====== Information ======

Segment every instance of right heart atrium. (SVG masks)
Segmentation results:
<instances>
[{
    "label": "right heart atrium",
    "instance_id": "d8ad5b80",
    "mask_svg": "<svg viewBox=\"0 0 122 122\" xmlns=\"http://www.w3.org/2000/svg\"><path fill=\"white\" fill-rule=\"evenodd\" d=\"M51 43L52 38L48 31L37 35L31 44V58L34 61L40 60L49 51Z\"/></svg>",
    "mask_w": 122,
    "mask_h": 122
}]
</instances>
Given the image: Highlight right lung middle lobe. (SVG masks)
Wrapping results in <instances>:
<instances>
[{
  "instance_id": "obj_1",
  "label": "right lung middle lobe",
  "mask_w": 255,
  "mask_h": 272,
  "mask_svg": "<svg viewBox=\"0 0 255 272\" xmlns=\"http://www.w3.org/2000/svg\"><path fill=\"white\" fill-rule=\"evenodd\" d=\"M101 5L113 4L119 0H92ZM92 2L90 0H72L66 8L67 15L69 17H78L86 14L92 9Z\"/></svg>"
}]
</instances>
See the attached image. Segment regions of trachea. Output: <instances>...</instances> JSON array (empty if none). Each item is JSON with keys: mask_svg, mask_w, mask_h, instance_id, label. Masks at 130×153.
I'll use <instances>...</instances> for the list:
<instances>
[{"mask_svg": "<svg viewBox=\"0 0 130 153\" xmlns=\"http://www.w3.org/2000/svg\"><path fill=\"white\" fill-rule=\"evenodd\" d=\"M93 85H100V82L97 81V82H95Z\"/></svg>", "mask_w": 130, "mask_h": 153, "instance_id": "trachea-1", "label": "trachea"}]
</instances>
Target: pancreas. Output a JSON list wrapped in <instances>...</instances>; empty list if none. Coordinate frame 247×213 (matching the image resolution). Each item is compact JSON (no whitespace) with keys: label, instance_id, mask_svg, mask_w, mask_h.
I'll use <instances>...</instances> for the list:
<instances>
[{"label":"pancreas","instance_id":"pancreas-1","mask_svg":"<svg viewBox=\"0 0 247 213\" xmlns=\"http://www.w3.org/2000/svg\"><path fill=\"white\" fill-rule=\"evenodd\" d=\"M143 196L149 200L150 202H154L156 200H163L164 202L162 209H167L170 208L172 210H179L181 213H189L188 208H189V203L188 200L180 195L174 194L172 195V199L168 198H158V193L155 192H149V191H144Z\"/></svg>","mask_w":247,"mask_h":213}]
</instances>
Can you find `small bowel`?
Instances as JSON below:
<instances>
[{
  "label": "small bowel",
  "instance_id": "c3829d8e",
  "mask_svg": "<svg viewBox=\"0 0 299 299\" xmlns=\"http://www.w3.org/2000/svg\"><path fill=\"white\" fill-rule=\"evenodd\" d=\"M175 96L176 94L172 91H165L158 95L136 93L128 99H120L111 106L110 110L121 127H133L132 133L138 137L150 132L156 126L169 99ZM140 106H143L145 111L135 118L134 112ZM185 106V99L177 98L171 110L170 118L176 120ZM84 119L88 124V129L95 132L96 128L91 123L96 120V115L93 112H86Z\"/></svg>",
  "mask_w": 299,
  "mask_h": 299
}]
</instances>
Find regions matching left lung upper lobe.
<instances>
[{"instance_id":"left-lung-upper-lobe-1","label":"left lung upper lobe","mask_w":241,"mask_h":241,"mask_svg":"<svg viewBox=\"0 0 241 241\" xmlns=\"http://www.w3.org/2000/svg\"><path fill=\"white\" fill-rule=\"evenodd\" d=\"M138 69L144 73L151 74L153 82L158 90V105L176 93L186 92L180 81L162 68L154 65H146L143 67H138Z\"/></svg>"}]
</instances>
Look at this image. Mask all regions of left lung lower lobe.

======
====== Information ======

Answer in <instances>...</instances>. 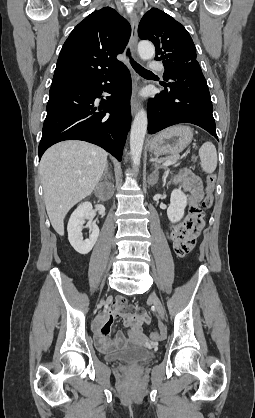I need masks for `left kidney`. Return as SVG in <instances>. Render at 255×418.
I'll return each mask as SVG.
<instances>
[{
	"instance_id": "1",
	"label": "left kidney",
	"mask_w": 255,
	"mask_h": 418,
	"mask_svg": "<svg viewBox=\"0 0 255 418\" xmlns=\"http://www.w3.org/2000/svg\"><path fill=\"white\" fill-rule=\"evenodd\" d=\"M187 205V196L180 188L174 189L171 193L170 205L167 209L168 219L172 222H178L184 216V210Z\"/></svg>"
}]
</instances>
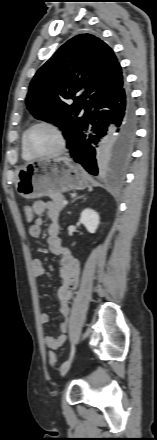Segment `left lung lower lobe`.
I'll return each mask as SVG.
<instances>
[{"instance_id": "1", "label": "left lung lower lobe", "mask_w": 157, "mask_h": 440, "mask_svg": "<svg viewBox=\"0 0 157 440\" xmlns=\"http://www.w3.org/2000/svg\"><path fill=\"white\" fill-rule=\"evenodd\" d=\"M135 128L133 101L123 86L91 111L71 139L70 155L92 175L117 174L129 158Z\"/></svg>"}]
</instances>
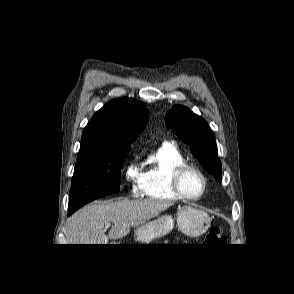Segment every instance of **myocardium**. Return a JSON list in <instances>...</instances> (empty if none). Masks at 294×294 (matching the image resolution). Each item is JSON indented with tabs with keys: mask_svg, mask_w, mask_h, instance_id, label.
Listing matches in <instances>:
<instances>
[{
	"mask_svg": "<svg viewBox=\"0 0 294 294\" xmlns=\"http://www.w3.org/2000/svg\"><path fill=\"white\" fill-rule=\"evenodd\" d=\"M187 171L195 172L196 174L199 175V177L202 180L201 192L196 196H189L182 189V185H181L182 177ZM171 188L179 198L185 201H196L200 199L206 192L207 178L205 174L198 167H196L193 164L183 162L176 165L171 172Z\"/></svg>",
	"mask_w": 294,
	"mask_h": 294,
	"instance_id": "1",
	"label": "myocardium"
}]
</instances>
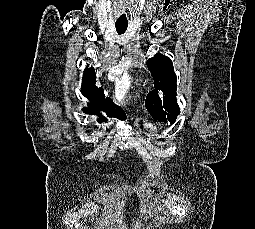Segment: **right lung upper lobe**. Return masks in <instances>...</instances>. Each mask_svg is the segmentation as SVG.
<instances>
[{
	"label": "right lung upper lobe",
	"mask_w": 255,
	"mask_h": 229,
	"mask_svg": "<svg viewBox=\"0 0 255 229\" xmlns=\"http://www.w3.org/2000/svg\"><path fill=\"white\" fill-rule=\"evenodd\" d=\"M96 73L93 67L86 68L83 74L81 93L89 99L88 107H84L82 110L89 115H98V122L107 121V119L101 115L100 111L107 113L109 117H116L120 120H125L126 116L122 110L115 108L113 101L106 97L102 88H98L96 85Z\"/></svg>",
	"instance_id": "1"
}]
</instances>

======

Set down precisely the lines above between the line holding "Find regions matching left lung upper lobe." and the line holding "Look at this", inclusive, and nothing beyond them.

Find regions matching left lung upper lobe.
<instances>
[{"instance_id":"left-lung-upper-lobe-1","label":"left lung upper lobe","mask_w":241,"mask_h":241,"mask_svg":"<svg viewBox=\"0 0 241 241\" xmlns=\"http://www.w3.org/2000/svg\"><path fill=\"white\" fill-rule=\"evenodd\" d=\"M138 69L144 73L151 74L153 82L158 90V105L176 93L186 92L180 81L162 68L154 65H146L143 67H138Z\"/></svg>"}]
</instances>
Look at this image. Mask all regions of left lung lower lobe.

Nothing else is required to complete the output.